Remark 4.5. A similar characterization is possible in the generality of $\mathcal {H}$ potential games.

In fact, potential winning sets not only have non-empty intersection with Ahlfors regular sets, but the intersection has full Hausdorff dimension. To prove this, let us first prove the following.

Proposition 4.6. If ${\dim _H}(E) \leq c_0$ , then $X\setminus E$ is $c_0$ potential winning.

Proof. Fix $\beta> 0$ , $c> c_0$ , and $r_0> 0$ . Since the c-dimensional Hausdorff measure of E is zero, there exists a cover $\mathcal {C}$ of E such that

$$ \begin{align*} \sum_{C\in\mathcal{C}} \mathrm{diam}^c(C) \leq (\beta r_0)^c. \end{align*} $$

Thus, if Bob’s first ball has radius $r_0$ , then Alice can legally remove the collection $\mathcal {C}$ , thus deleting the entire set E on her first turn.

Theorem 4.7. If $c_0 < \delta =\dim _R X$ , then every $c_0$ potential winning set in X has Hausdorff dimension $\delta $ .

Proof. By contradiction, suppose that $E\subseteq X$ is $c_0$ potential winning but $c_1 := {\dim _H}(E) < \delta $ . Then by Proposition 4.6, $X\setminus E$ is $c_1$ potential winning, so by the intersection property (W2) (see Proposition 2.4), the empty set $\emptyset $ is $c_2$ potential winning, where $c_2 = \max (c_0,c_1) < \delta $ . However, then by Theorem 3.8, the empty set $\emptyset $ is $(\alpha ,\beta )$ winning for some $\alpha ,\beta> 0$ , which is a contradiction.

Theorem 4.7 may be seen as a quantitative version of the full dimension intersection property of absolute winning sets [Reference Broderick, Fishman, Kleinbock, Reich and Weiss11, Corollary 5.4].

Remark 4.8. In view of Theorem 3.4, if a complete doubling metric space admits a splitting structure $(X,\mathcal {S},U,f)$ such that $B=A_\infty (B)$ for every ball B, then the notions of Cantor winning and potential winning sets are equivalent.

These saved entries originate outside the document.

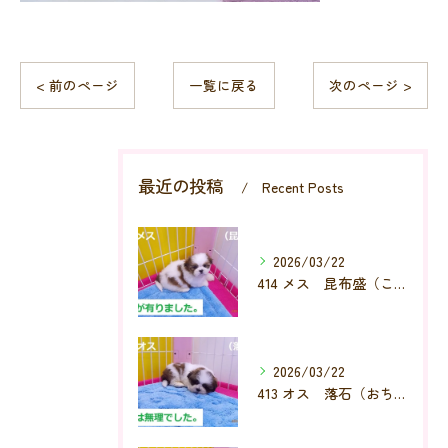
< 前のページ
一覧に戻る
次のページ >
最近の投稿
Recent Posts
2026/03/22
414 メス 昆布盛（こんぶもり）
2026/03/22
413 オス 落石（おちいし）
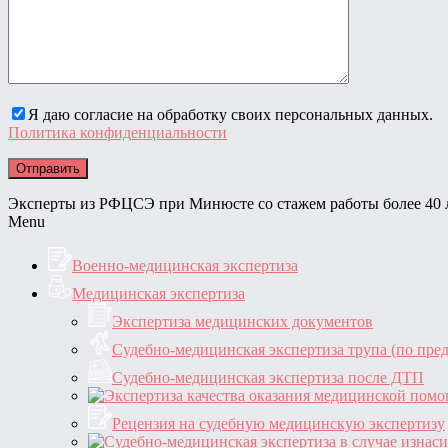
Я даю согласие на обработку своих персональных данных.
Политика конфиденциальности
Эксперты из РФЦСЭ при Минюсте со стажем работы более 40 
Menu
Военно-медицинская экспертиза
Медицинская экспертиза
Экспертиза медицинских документов
Судебно-медицинская экспертиза трупа (по пре
Судебно-медицинская экспертиза после ДТП
Рецензия на судебную медицинскую экспертизу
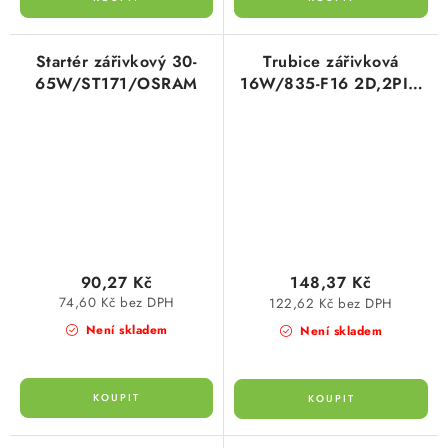
Startér zářivkový 30-
Trubice zářivková
65W/ST171/OSRAM
16W/835-F16 2D,2PIN
nástrčná OSRAM
90,27 Kč
148,37 Kč
74,60 Kč bez DPH
122,62 Kč bez DPH
Není skladem
Není skladem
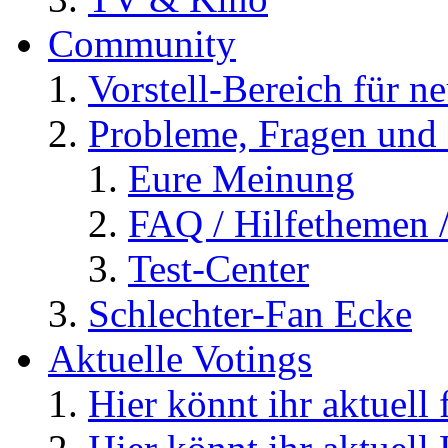
Community
Vorstell-Bereich für n
Probleme, Fragen und 
Eure Meinung
FAQ / Hilfethemen 
Test-Center
Schlechter-Fan Ecke
Aktuelle Votings
Hier könnt ihr aktuell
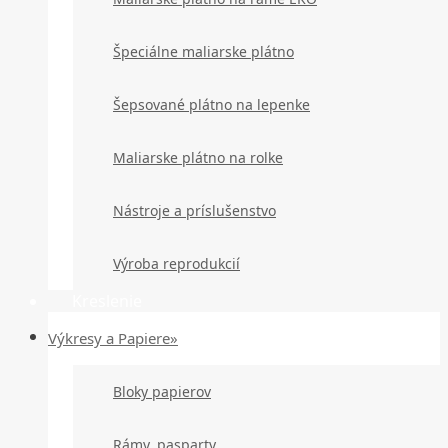
Špeciálne maliarske plátno
Šepsované plátno na lepenke
Maliarske plátno na rolke
Nástroje a príslušenstvo
Výroba reprodukcií
Kreslenie
Výkresy a Papiere»
Bloky papierov
Rámy, pasparty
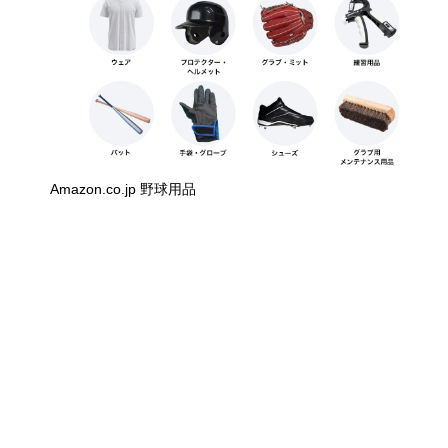
Amazon.co.jp 野球用品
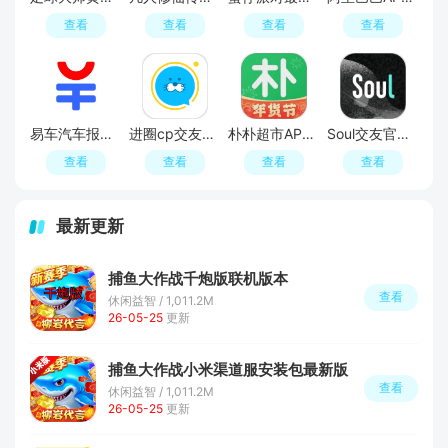
查看
查看
查看
查看
易车汽车报价APP官方正版
进圈cp交友软件手机版
朴朴超市APP最新版本
Soul交友官方APP最新版
查看
查看
查看
查看
最新更新
捕鱼大作战千炮版联机版本
查看
休闲益智 / 1,011.2M
26-05-25
更新
捕鱼大作战小米渠道服安装包最新版
查看
休闲益智 / 1,011.2M
26-05-25
更新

However, not every metric space X admits such a splitting structure. Indeed, spaces with splitting structures satisfying condition (S4) must have dimensions of the form $({\log n})/({\log m})$ ( $m,n\in \mathbb {N}$ ) (cf. [Reference Badziahin and Harrap5, Theorem 3]), whereas one can construct a complete doubling metric space of arbitrary Hausdorff dimension. In that sense, the notion of potential winning sets is strictly more general than the notion of Cantor winning sets.

Remark 4.9. In the above proof, we needed to be careful due to the fact that $c_0$ potential winning sets are not automatically non-empty (as the winning sets for Schmidt’s game are); indeed, by Proposition 4.6, the empty set is ${\dim _H}(X)$ potential winning.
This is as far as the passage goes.